The Victorian-era pub is boarded up and closed for business.
Owners Samuel Smith Brewery have not commented on the closure. The news emerged about a month after YorkMix revealed another pub in the group – the York Arms on High Petergate – had shut suddenly.
The brewery is advertising for new managers for both pubs.
For the York Arms, it is looking for live-in joint managers, saying it needs an “enthusiastic live-in couple to take the clientele more upmarket”.
The job ad for the Brown Cow is looking for a permanent, live-in single manager.
Historic home
The Brown Cow is first mentioned in the York records as an unnamed beer house in 1834, before taking the name The Red Cow the following year.
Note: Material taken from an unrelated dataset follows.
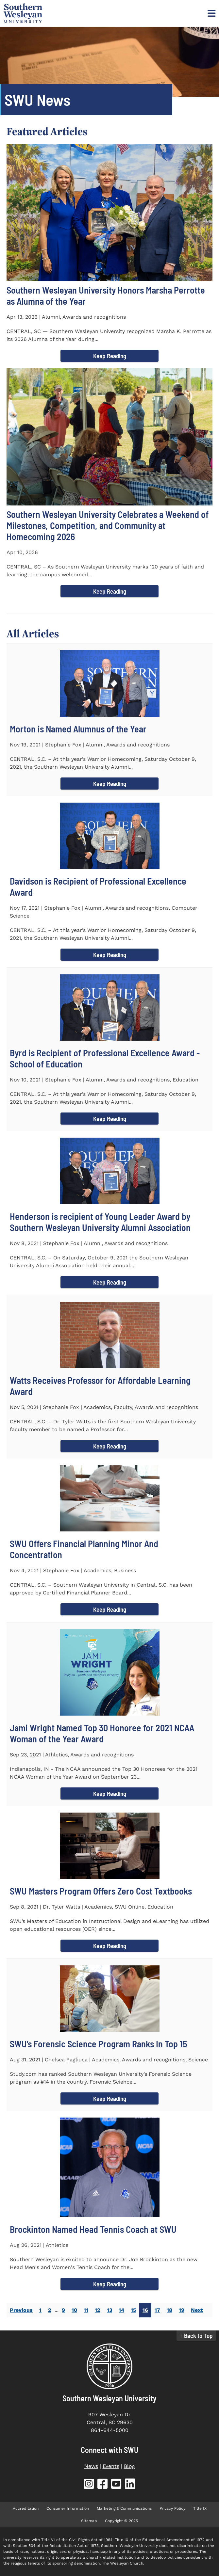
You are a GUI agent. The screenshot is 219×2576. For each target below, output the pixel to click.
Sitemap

According to Hugh Murray’s A Directory Of York Pubs, by 1838 it had a full licence and the name the Brown Cow.
It was a no-frills place, as Hugh writes:
-
In 1902 it was basically a four roomed cottage with only two bedrooms above a smoke-room and kitchen.
There was no pantry. The family’s food was kept in the cellar.
Food was never asked for and not even a biscuit was available to customers. The family and customers shared a single WC.
It expanded in 1906. And 50 years ago, in April 1939, it was the scene of half a darts match. The other half was held in The Ark, Maidenhead, “the two establishments linked by radio”.